Data Visualization Show & Tell @Feedzai

# [Width-Scale Bar Charts for Data with Large Value Range](https://diglib.eg.org/handle/10.2312/evs20201056)

M. Höhn, M. Wunderlich, K. Ballweg, T. von Landesberger @EGEV2020

In [None]:
%load_ext autoreload
%autoreload 2

from utils import load_data
from charts import ssb_chart, omm_chart, wsb_chart, bar_chart, show_population, show_log_error
from theme import set_alt_aesthetic

In [None]:
set_alt_aesthetic()

In [None]:
show_population()

# 💪 Motivation

Datasets with a wide range of values (bar heights ▂▁▇) can be difficult to visualize through linear bar charts.

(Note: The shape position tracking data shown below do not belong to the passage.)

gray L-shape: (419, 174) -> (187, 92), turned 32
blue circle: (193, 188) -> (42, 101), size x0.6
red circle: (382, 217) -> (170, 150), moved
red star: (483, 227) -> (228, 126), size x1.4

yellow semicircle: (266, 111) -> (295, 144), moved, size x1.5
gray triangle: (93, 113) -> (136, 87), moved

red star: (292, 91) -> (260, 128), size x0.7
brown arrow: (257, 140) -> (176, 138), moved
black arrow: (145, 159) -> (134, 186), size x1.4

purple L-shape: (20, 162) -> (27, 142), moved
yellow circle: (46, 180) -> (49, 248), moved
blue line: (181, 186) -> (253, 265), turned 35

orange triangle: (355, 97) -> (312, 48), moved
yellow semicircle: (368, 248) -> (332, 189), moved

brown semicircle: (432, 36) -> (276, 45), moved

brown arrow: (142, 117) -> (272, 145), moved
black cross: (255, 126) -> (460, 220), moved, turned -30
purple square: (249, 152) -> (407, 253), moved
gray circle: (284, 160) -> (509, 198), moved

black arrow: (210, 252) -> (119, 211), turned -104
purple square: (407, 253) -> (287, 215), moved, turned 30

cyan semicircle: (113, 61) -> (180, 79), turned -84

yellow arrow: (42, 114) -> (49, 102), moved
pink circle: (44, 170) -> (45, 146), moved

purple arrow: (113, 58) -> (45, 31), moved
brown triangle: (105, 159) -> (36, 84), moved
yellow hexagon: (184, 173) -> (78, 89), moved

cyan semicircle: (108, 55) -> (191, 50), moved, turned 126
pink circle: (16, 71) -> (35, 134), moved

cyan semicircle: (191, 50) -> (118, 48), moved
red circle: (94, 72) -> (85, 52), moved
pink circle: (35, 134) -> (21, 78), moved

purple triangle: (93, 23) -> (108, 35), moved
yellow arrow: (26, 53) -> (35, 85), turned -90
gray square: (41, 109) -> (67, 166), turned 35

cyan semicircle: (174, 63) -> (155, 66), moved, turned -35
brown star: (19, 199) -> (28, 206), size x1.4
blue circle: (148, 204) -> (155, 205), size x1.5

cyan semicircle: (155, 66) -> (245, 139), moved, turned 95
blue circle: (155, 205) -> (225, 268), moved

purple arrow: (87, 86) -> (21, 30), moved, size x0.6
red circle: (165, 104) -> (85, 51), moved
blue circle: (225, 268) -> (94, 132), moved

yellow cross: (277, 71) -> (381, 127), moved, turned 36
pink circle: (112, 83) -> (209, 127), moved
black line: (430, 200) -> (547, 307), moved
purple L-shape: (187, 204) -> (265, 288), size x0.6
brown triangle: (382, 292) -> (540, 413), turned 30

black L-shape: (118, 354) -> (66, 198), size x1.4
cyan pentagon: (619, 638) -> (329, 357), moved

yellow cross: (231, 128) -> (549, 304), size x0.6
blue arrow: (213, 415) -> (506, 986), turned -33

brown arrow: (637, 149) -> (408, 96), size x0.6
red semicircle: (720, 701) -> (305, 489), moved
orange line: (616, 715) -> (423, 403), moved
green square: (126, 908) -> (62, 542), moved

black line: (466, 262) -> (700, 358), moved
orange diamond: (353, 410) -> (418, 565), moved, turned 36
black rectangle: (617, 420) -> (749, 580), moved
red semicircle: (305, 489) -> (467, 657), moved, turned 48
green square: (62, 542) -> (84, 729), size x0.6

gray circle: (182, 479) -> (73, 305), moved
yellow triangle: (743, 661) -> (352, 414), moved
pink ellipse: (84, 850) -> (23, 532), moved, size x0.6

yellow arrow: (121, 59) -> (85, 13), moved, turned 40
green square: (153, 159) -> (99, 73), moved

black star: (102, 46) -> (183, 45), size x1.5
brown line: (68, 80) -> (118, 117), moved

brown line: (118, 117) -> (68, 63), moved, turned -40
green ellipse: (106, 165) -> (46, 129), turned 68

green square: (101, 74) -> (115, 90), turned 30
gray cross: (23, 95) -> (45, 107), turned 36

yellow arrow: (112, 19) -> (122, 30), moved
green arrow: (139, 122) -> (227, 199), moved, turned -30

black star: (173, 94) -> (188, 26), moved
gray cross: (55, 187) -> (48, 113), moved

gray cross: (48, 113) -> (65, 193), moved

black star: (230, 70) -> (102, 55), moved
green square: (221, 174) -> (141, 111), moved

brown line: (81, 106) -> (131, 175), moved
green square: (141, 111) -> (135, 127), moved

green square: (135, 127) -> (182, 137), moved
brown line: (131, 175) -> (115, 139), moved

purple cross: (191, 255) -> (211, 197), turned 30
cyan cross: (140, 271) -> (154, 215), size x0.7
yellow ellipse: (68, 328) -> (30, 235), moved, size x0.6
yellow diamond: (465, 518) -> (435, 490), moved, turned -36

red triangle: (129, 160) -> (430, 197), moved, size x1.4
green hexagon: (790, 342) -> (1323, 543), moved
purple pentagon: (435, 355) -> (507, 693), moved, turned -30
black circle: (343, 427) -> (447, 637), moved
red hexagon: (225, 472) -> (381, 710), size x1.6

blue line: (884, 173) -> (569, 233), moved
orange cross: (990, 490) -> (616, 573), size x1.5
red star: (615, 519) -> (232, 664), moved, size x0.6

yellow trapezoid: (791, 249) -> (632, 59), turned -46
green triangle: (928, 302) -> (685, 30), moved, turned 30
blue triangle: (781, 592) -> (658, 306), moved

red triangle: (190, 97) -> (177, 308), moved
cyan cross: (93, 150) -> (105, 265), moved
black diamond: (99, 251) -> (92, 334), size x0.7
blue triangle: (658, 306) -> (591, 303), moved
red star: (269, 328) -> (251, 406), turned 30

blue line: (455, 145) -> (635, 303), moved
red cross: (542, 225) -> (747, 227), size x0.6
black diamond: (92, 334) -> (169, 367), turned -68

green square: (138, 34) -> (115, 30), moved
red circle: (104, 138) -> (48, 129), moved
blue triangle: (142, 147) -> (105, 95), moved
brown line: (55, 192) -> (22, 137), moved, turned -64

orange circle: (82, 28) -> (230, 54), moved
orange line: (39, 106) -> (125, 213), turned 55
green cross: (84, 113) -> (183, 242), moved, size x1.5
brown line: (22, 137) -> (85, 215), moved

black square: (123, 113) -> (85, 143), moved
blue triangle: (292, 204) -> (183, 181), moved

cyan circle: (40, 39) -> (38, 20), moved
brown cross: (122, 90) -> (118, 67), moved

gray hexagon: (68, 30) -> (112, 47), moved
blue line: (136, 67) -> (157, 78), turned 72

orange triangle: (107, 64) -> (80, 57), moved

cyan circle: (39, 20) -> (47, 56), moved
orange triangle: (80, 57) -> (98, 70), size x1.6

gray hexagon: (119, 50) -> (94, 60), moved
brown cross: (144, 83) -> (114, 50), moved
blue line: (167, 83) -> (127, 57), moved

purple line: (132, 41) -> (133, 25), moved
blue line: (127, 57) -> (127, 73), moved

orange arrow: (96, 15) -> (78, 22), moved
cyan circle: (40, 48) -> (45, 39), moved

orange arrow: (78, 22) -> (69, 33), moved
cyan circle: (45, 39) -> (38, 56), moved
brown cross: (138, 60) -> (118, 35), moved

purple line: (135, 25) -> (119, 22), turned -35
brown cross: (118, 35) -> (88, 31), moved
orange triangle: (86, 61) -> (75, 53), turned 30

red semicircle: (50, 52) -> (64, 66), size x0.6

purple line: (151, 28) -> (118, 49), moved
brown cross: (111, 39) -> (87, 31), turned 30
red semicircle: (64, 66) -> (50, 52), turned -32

So, let's try to improve the **readibility** of the values with a new design for bar charts!

# 💪 Motivation

Personally, I found the idea of dividing numbers into several encodings (spoiler!) quite interesting and *simple*.

The focus of this presentation will be on the bar chart designs contained in this paper.

# 🎨 Width-Scale Bar Chart

- Each value ($v$) is divided into two parts — mantissa ($m$) and exponent ($e$) — that follow scientific notation: $v = m \times 10^e$ (w/ $1 \leq m < 10$ and $e \in \mathbb{Z}$ a.k.a. set of integers)

- 3 visual variables: height, width, and color

- $m$ is mapped to the height

- The domain of the Y-axis is [0, 10]

# 🎨 Width-Scale Bar Chart

- $e$ is mapped to both the width and the color (double encoding)

- Larger $e$ are represented by darker colors and wider bar width

# 🎨 Width-Scale Bar Chart

- For color, a yellow-orange (or orange-red?) sequential multi-hue scheme is used

- The authors pointed out two reasons for this choice:

- (1) Our visual system has maximum sensitivity to changes in luminance (perceived brightness) in this type of scheme

- (2) This type of scheme is colorblind-friendly (*contrast* is achieved)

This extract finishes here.